### GIVEN RECORDS
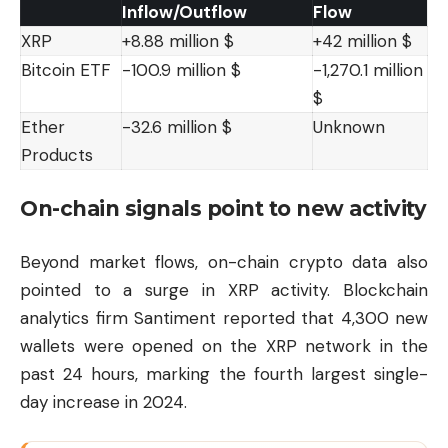
Inflow/Outflow
Flow
XRP
+8.88 million $
+42 million $
Bitcoin ETF
-100.9 million $
-1,270.1 million
$
Ether
-32.6 million $
Unknown
Products
On-chain signals point to new activity
Beyond market flows, on-chain crypto data also
pointed to a surge in XRP activity. Blockchain
analytics firm Santiment reported that 4,300 new
wallets were opened on the XRP network in the
past 24 hours, marking the fourth largest single-
day increase in 2024.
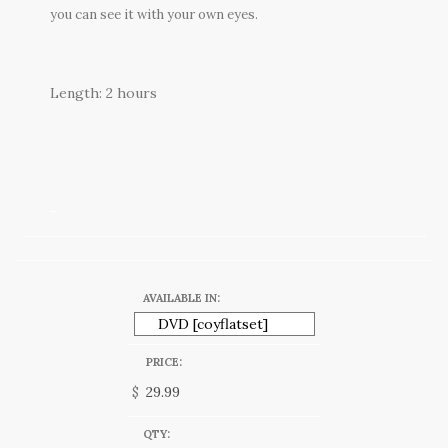
you can see it with your own eyes.
Length: 2 hours
AVAILABLE IN:
PRICE:
$
QTY:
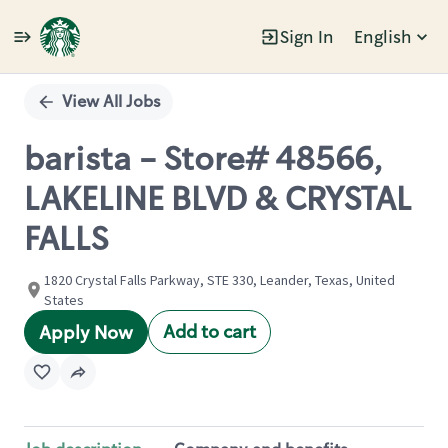
Sign In
English
Single
Position
View All Jobs
barista - Store# 48566,
LAKELINE BLVD & CRYSTAL
FALLS
1820 Crystal Falls Parkway, STE 330, Leander, Texas, United
States
Add to cart
Apply Now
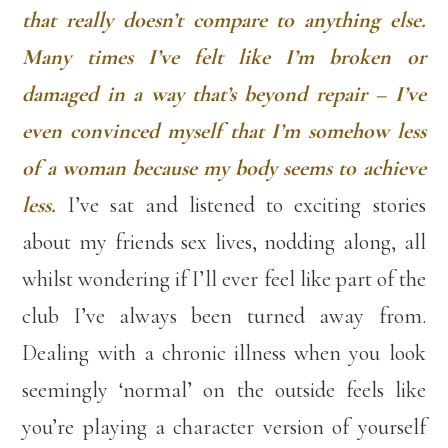
that really doesn’t compare to anything else.
Many times I’ve felt like I’m broken or
damaged in a way that’s beyond repair – I’ve
even convinced myself that I’m somehow less
of a woman because my body seems to achieve
less.
I’ve sat and listened to exciting stories
about my friends sex lives, nodding along, all
whilst wondering if I’ll ever feel like part of the
club I’ve always been turned away from.
Dealing with a chronic illness when you look
seemingly ‘normal’ on the outside feels like
you’re playing a character version of yourself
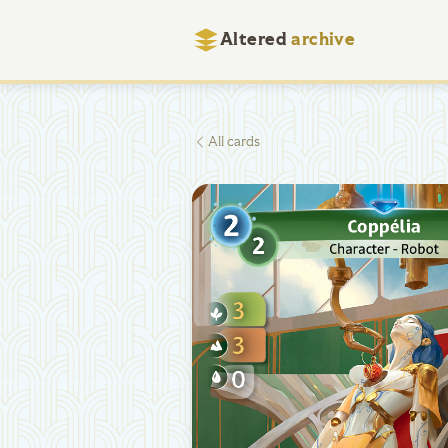
Altered
archive
All cards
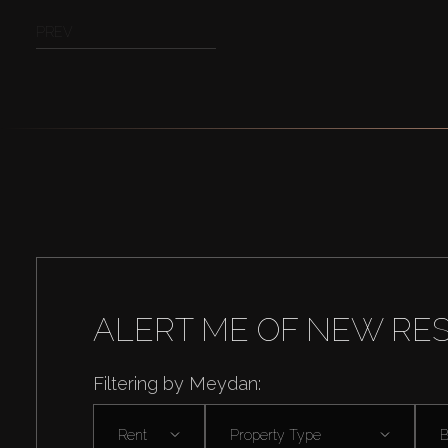
PREV
ALERT ME OF NEW RE
Filtering by Meydan:
Rent
Property Type
B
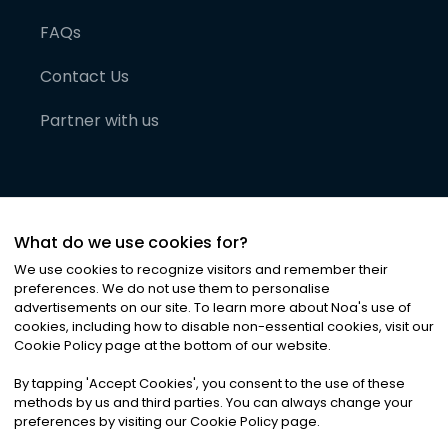
FAQs
Contact Us
Partner with us
What do we use cookies for?
We use cookies to recognize visitors and remember their
preferences. We do not use them to personalise
advertisements on our site. To learn more about Noa
'
s use of
cookies, including how to disable non-essential cookies, visit our
©
2026
Noa News Ltd. ALL RIGHTS RESERVED
Cookie Policy page at the bottom of our website.
Privacy
Terms & Conditions
Cookies
|
|
By tapping
'
Accept Cookies
'
, you consent to the use of these
methods by us and third parties. You can always change your
preferences by visiting our Cookie Policy page.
######
> [TASK GOAL]
In the entries above, count each line that holds "preferences". Give the total and nothing else.

> [TASK RESPONSE]
2